Internal functions in R packages

An R package can be viewed as a set of functions, of which only a part are exposed to the user. In this blog post we shall concentrate of the functions that are not exposed to the user, so called internal functions: what are they, how does one handle them in one’s own package, and how can one explore them?

Internal functions 101

What is an internal function?

It’s a function that lives in your package, but that isn’t surfaced to the user.
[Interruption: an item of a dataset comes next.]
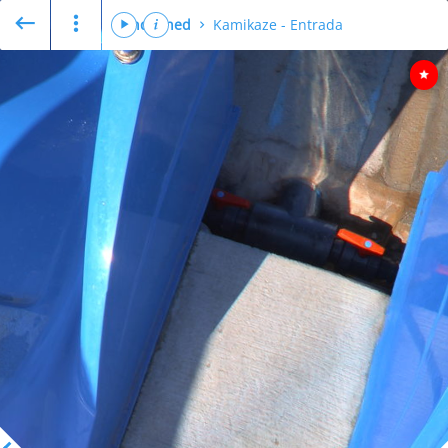
undefined
Kamikaze - Entrada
You could also call it unexported function or helper function; as opposed to exported functions and user-facing functions.

For instance, in the usethis package there’s a base_and_recommended() function that is not exported.

# doesn't work
library("usethis")
base_and_recommended()

## Error in base_and_recommended(): could not find function "base_and_recommended"
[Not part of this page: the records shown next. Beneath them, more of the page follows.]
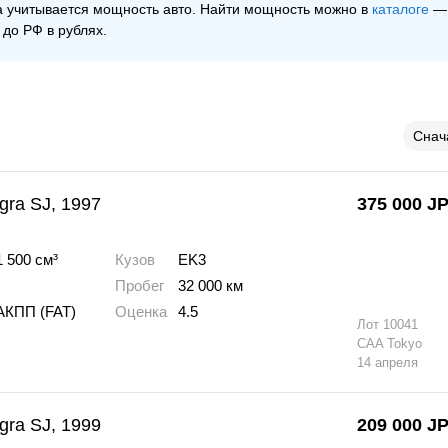
ра учитывается мощность авто. Найти мощность можно в
каталоге
— 
 до РФ в рублях.
Снач
gra SJ, 1997
375 000
J
1 500 см³
Кузов
EK3
Пробег
32 000 км
АКПП (FAT)
Оценка
4.5
Лот
10041
CAA Tokyo
14 апреля
gra SJ, 1999
209 000
J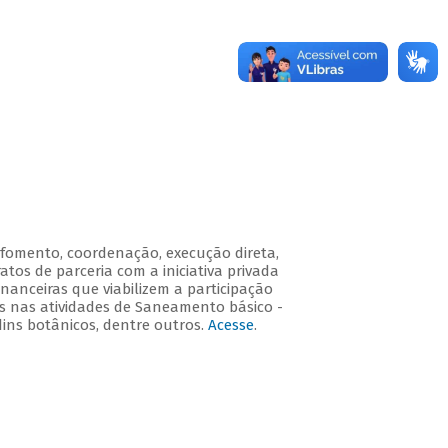
 fomento, coordenação, execução direta,
atos de parceria com a iniciativa privada
nanceiras que viabilizem a participação
os nas atividades de Saneamento básico -
dins botânicos, dentre outros.
Acesse
.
usethis::base_and_recommended()

## Error: 'base_and_recommended' is not an exported object from 'namespace:usethis'

# works
usethis:::base_and_recommended()

##  [1] "base"       "boot"       "class"      "cluster"    "codetools" 
##  [6] "compiler"   "datasets"   "foreign"    "graphics"   "grDevices" 
## [11] "grid"       "KernSmooth" "lattice"    "MASS"       "Matrix"    
## [16] "methods"    "mgcv"       "nlme"       "nnet"       "parallel"  
## [21] "rpart"      "spatial"    "splines"    "stats"      "stats4"    
## [26] "survival"   "tcltk"      "tools"      "utils"
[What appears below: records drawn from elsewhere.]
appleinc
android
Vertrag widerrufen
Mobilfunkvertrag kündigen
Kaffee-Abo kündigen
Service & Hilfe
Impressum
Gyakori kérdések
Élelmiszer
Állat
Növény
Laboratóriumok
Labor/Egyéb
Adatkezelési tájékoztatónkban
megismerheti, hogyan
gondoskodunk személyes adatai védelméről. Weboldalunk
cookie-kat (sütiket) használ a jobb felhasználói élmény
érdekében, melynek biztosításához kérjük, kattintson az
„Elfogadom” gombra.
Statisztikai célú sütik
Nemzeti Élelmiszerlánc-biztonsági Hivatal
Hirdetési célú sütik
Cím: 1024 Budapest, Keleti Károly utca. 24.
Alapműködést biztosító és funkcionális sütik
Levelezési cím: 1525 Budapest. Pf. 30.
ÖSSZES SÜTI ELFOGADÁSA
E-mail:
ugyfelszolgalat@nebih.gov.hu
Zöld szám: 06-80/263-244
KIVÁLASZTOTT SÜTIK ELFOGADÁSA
As an user, you shouldn’t use unexported functions of another package in your own code.

Why not export all functions?

There are at least these two reasons:

In a package you want to provide your user an API that is useful and stable. You can vouch for a few functions, that serve the package main goals, are documented enough, and that you’d only change with great care if need be. If your package users rely on an internal function that you decide to ditch when re-factoring code, they won’t be happy, so only export what you want to maintain.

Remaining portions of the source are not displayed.